1980年深秋的某個午夜,安卡拉總理府內一片寂靜,隻有二樓衛生間的燈光透過門縫漏出微弱的光。
53歲的圖爾古特·厄紮爾正蹲在馬桶前,手持鑷子仔細調整著鍍金層。
他頭戴圓形眼鏡,鏡片在燈光下反著冷光,鼻梁上架著的金屬框架已被汗水浸濕。
這位電機工程博士出身的政治家此刻全神貫注,絲毫沒有察覺到走廊裡靴跟與大理石地麵碰撞的聲響。
突然,衛生間的門被粗暴推開,三名身著迷彩服的軍官衝了進來。
為首的少校一把揪住他的領子,將他從馬桶前拽起:“國家經濟瀕臨崩潰,您卻在這裡給馬桶鍍金?”
厄紮爾踉蹌著扶住洗手台,眼鏡滑到鼻尖,他推了推鏡框,語氣中帶著工程師特有的執著:“這是鍍金時代特彆法案的核心環節!等全國公共設施的馬桶圈都鍍上黃金,國庫就會通過……”
話音未落,他就被塞進了等候在外的裝甲車。
這輛軍用吉普在安卡拉的街道上疾馳,最終停在了軍事政變指揮部的大樓前。
三天後,軍政府宣布任命厄紮爾為臨時政府總理。
上任首日,這位新總理抱著《西方經濟學原理》衝進財政部會議室,將書重重拍在橡木長桌上。
他掏出自製的木質骰子,六個麵分彆刻著“電信局”“烤腰子”“高速公路”“羊毛補貼”“黃金儲備”和“農業合作社”。

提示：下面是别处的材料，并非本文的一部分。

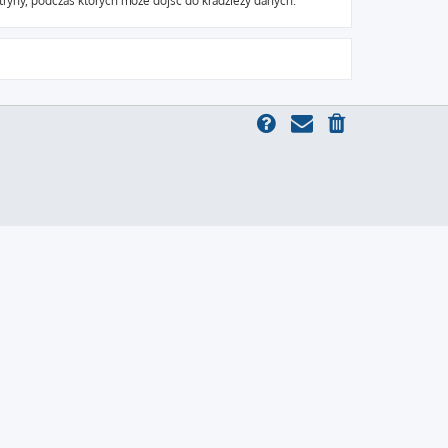
ryny, podczas których może dojść do kradzieży danych.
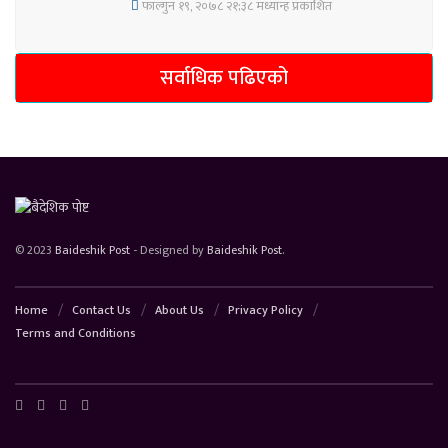
फाल्गुन १९, २०७८ २१;३८ मध्यान्ह प्रकाशित
सर्वाधिक पढिएको
© 2023
Baideshik Post
- Designed by
Baideshik Post
.
Home
Contact Us
About Us
Privacy Policy
Terms and Conditions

“從今天起,我們要玩真人版《大富翁》!”他高聲宣布,隨即擲出骰子——六點,指向“烤腰子”。
會計官當場捂住胸口,當場表演心肌梗塞。
1983年春天,祖國黨成立大會在安卡拉展覽中心召開。
厄紮爾身著定製西裝,站在三米長的烤肉簽前發表演講。
他將簽子高高舉起:“伊斯坦布爾的資本家就像烤焦的肉串,我們需要培養安納托利亞高原的新鮮羊腿!”
說著,他突然將簽子旋轉三百六十度,烤得焦香的肉片在離心力的作用下散開,落在前排嘉賓的西裝外套上。
次日,土耳其各大報紙頭條紛紛刊載:《驚!新總理用烤串簽捅破階級天花板》。
為實踐“農村包圍城市”的經濟戰略,厄紮爾親自設計了“致富三件套”。
他要求工匠在《古蘭經》封麵鍍上薄金,在仿製的勞力士表盤刻上安納托利亞的星圖,甚至培育出能背誦國歌的綿羊。
當記者質疑這種符號學策略時,他神秘地舉起一杯蘋果茶:“雅痞文化在美國興起時,他們用懷舊唱片和皮夾克定義中產階級。我們需要的,是讓鍍金《古蘭經》成為信仰的象征,讓會唱國歌的綿羊成為移動的愛國課堂。”
1989年深冬,厄紮爾當選總統的那晚,他執意將鍍金馬桶搬進總統府浴室。
月光透過彩色玻璃窗灑在金屬表麵,他輕輕撫摸馬桶圈上的浮雕花紋,對侍從長說:“老夥計,我們的鍍金大業終於……”
話音未落,馬桶圈突然發出清脆的斷裂聲。
他光著屁股站在浴室中央,對著目瞪口呆的侍衛大喊:“快聯係威尼斯的假珠寶商!要最純的十八k金箔!”
作為總統,他發明了“電話治國術”。
每天淩晨三點,他會撥通財政部長或國防部長的私人電話:“親,睡了嗎?我剛想到個絕妙點子!”
某次,他淩晨三點致電農業部長,要求將小麥補貼政策與烤腰子的售價聯動。